*** Source information Section Begins ***

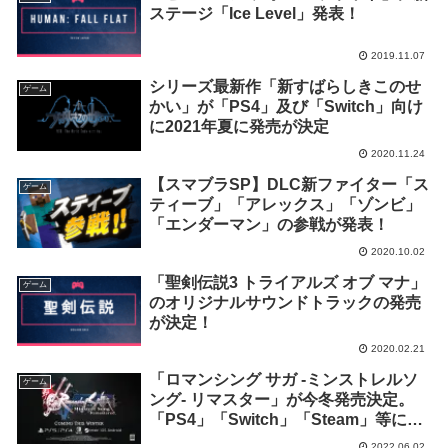
ステージ「Ice Level」発表！
2019.11.07
シリーズ最新作「新すばらしきこのせ
ゲーム
かい」が「PS4」及び「Switch」向け
に2021年夏に発売が決定
2020.11.24
【スマブラSP】DLC新ファイター「ス
ゲーム
ティーブ」「アレックス」「ゾンビ」
「エンダーマン」の参戦が発表！
2020.10.02
「聖剣伝説3 トライアルズ オブ マナ」
ゲーム
のオリジナルサウンドトラックの発売
が決定！
2020.02.21
「ロマンシング サガ -ミンストレルソ
ゲーム
ング- リマスター」が今冬発売決定。
「PS4」「Switch」「Steam」等に対
応
2022.06.02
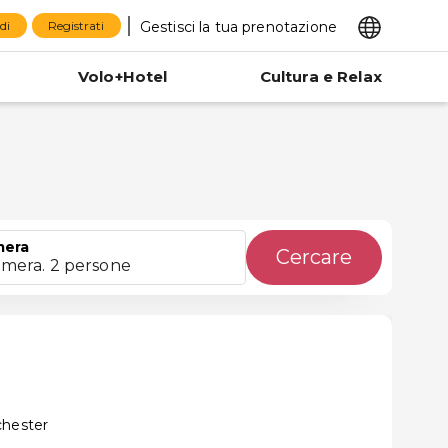
Gestisci la tua prenotazione
di
Registrati
Volo+Hotel
Cultura e Relax
era
Cercare
amera. 2 persone
n
chester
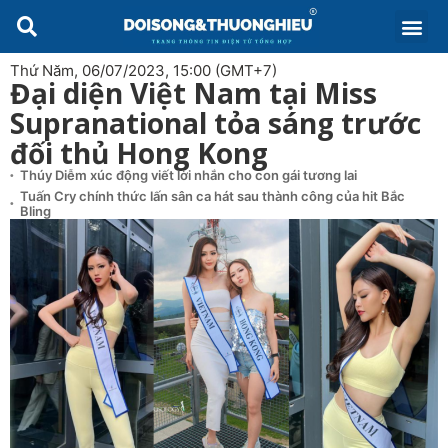
Thứ Năm, 06/07/2023, 15:00 (GMT+7)
Đại diện Việt Nam tại Miss
Supranational tỏa sáng trước
đối thủ Hong Kong
Thúy Diễm xúc động viết lời nhắn cho con gái tương lai
Tuấn Cry chính thức lấn sân ca hát sau thành công của hit Bắc
Bling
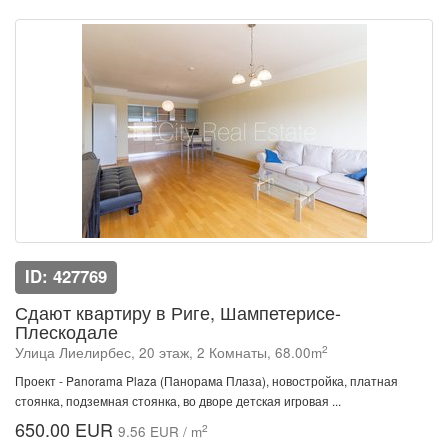
ID: 427769
Сдают квартиру в Риге, Шампетерисе-
Плескодале
2
Улица Лиелирбес, 20 этаж, 2 Комнаты, 68.00m
Проект - Panorama Plaza (Панорама Плаза), новостройка, платная
стоянка, подземная стоянка, во дворе детская игровая ...
650.00 EUR
2
9.56 EUR / m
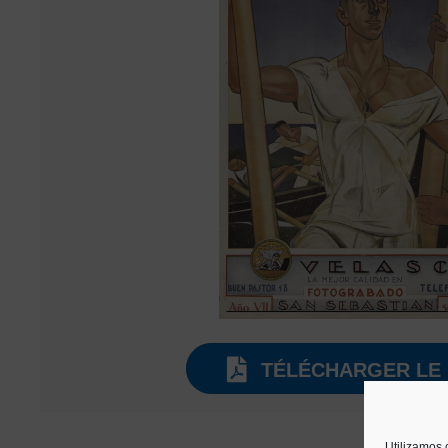
TÉLÉCHARGER LE 
Utilizamos 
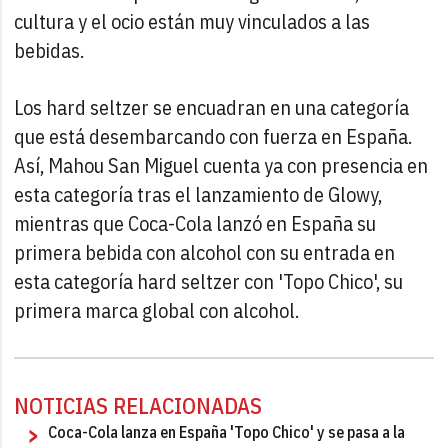
cultura y el ocio están muy vinculados a las
bebidas.
Los hard seltzer se encuadran en una categoría
que está desembarcando con fuerza en España.
Así, Mahou San Miguel cuenta ya con presencia en
esta categoría tras el lanzamiento de Glowy,
mientras que Coca-Cola lanzó en España su
primera bebida con alcohol con su entrada en
esta categoría hard seltzer con 'Topo Chico', su
primera marca global con alcohol.
NOTICIAS RELACIONADAS
Coca-Cola lanza en España 'Topo Chico' y se pasa a la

*** Source information Section Ends ***

**Task brief:**
Read through the entries and count the lines where "categoría" appears; respond with the number only.

**Completed task:**
3